Tobacco industry examined ways to lure female smokers, study says
BOSTON – Tobacco companies did elaborate research on women to figure out how to hook them on smoking – even toying with the idea of chocolate-flavored cigarettes that would curb appetite, according to a new analysis.
Researchers at Harvard University’s School of Public Health examined more than 7 million documents – some back to 1969, others as recent as 2000 – for new details about the industry’s efforts to lure more women smokers.
Carrie Carpenter, the study’s lead author, said companies’ research went beyond a marketing campaign.

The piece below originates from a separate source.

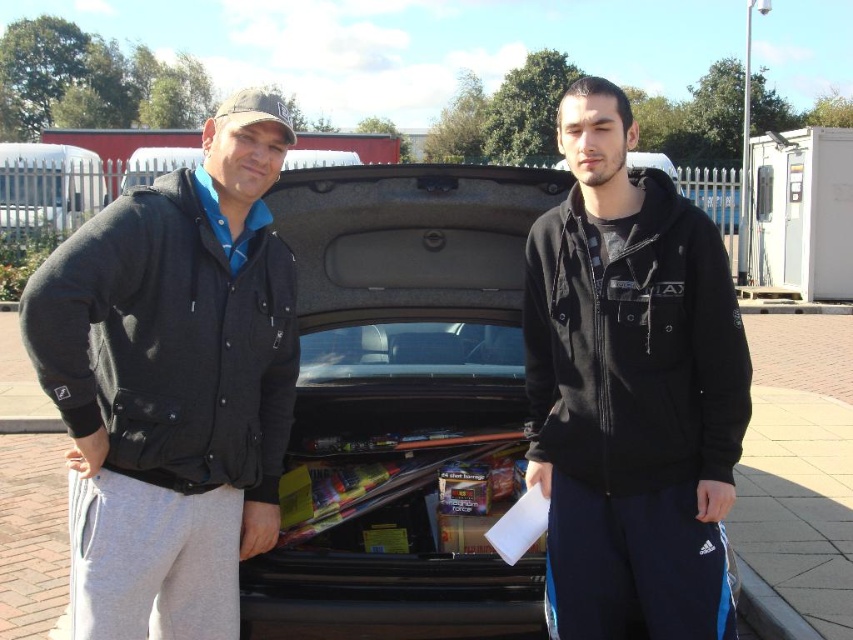 Between point (106, 316) and point (634, 330), which one is positioned in front?

Positioned in front is point (106, 316).

The image size is (853, 640). Describe the element at coordinates (173, 384) in the screenshot. I see `dark gray fleece jacket at left` at that location.

Locate an element on the screen. The height and width of the screenshot is (640, 853). dark gray fleece jacket at left is located at coordinates (173, 384).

“They did so much research in such a sophisticated way,” she said. “Women should know how far the tobacco industry went to exploit them.”

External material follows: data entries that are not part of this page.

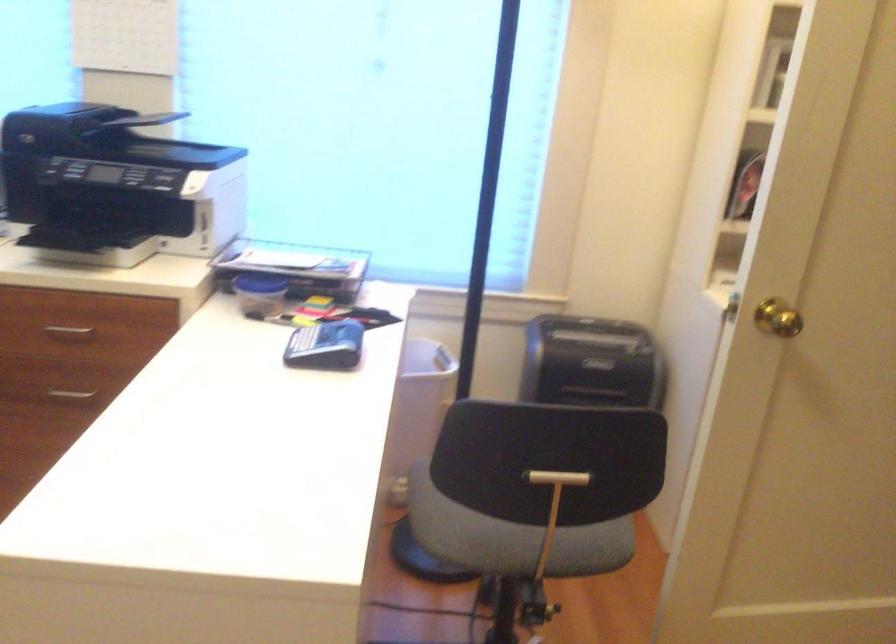 You are a GUI agent. You are given a task and a screenshot of the screen. Output one action in this format:
    pyautogui.click(x=<x>, y=<y>)
    Task: Click on the gold door handle
    This screenshot has width=896, height=644.
    Given the screenshot: What is the action you would take?
    pyautogui.click(x=778, y=317)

The report, published in the June issue of the journal Addiction, says tobacco firms sought ways to modify cigarettes to give women the illusion they could puff their way into a better life.
A 1987 Phillip Morris internal report extolled the virtues of making a longer, slimmer cigarette that offered the false promise of a “healthier” product.
“Most smokers have little notion of their brand’s tar and nicotine levels,” the report states. “Perception is more important than reality, and in this case the perception is of reduced tobacco consumption.”
A Philip Morris spokesman declined to comment on the report, saying they haven’t had a chance to fully review the report.
The Harvard researchers spent more than a year sifting through an online database of internal documents made public after the 1998 settlement between tobacco firms and 46 states.
Carpenter said they found at least 320 documents focusing on women’s smoking patterns, including a 1982 report from British-American Tobacco Co. that said women buy cigarettes to help them “cope with neuroticism.”
“We can safely conclude that the strength of cigarettes that are purchased by women is related to their degree of neuroticism,” the report stated.